3. Using the zig-zag stitch on your sewing machine, sew a thin rectangle around the mark (make sure there is a gap in the middle). Then, cut along the mark with a stanley knife until you've gone through.
4. Try on the skirt again and have a play around with the angle of the wrap (mark it down). Do this in front of a mirror to check if the back and front of the skirt is laying nicely on your body.
5. I added a snap fastener to help the top of my skirt form better to my waist. You don't have to do this little extra bit, if your skirt fits properly already.
6. Re-attaching the buckles for the skirt were the most challenging steps for me, I literally had to sit down to cool my head. I would advise you to hand-sew the buckles on, because your sewing machine might keep on breaking the threads and clogging itself (like mine did).
7. Put your skirt on once again to measure the length you want the skirt to be. I decided to go for a shorter, above knee length. If you prefer a midi length skirt, you have finished! Go grab a tea, coffee or juice, sit back and revel in the aftermath of a productive activity.
8. So you wanted it shorter...well let's crack on then! Once you know the length and marked it, bring out the scissors and cut. If you are using a kilt, just cut along one of the many horizontal lines closest to the length (don't forget to leave at least one or two inches for seam allowance.)
9. Run a zig-zag stitch along the length of the raw edge you just cut, this will help prevent fraying.

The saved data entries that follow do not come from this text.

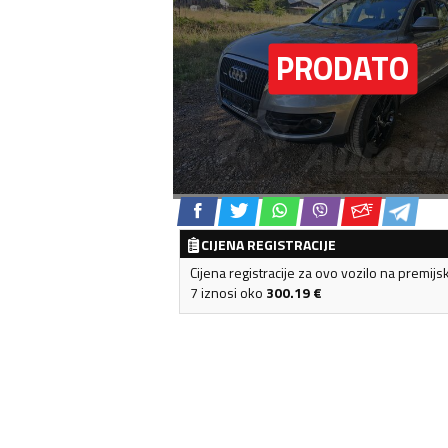
CIJENA REGISTRACIJE
Cijena registracije za ovo vozilo na premijs
7 iznosi oko
300.19
€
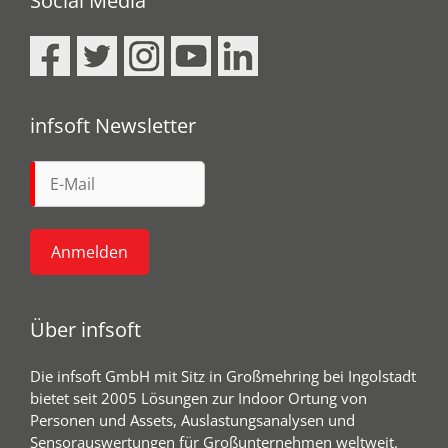
Social Media
e
k
n
p
r
)
infsoft Newsletter
Über infsoft
Die infsoft GmbH mit Sitz in Großmehring bei Ingolstadt
bietet seit 2005 Lösungen zur Indoor Ortung von
Personen und Assets, Auslastungsanalysen und
Sensorauswertungen für Großunternehmen weltweit.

10. Fold up the hem and iron the edge firmly to set the hem. I folded a corner at the ends to hide the extra fringe and make it look neater.
11. Sew the hem with a straight stitch, about one centimetre from the raw edge. I added a few slip stitches on the folded corner to secure the hidden fringe and because I didn't want to use a visible stitch along the diagonal.

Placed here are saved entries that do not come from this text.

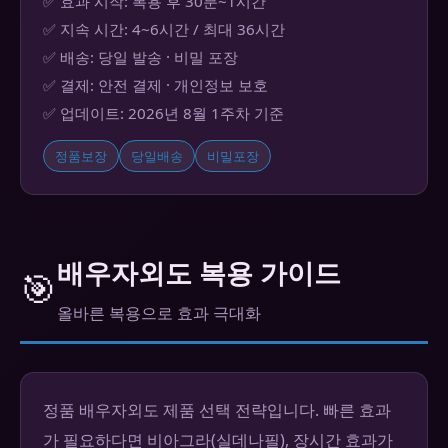
✅ 효과 시작: 복용 후 30분~1시간
✅ 지속 시간: 4~6시간 / 최대 36시간
✅ 배송: 당일 발송 · 비밀 포장
✅ 결제: 안전 결제 · 개인정보 보호
✅ 업데이트: 2026년 8월 1주차 기준
정품보장
당일배송
비밀포장
배우자외도 복용 가이드
🎯
올바른 복용으로 효과 극대화
정품 배우자외도 제품 선택 전략입니다. 빠른 효과
가 필요하다면 비아그라(실데나필), 장시간 효과가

12. Heat up the iron again and press the pleats on the skirt (only if there are pleats on your skirt already). The process of sewing, cutting and ironing might have deformed the pleats.
Your wrap tartan skirt is finished! Now go join the rest of them, and admire the handiwork of your newest wardrobe addition.
P.S. Thanks to my mum for helping me with the sewing that I couldn't do and my dad for taking the photos that I couldn't take - love you both!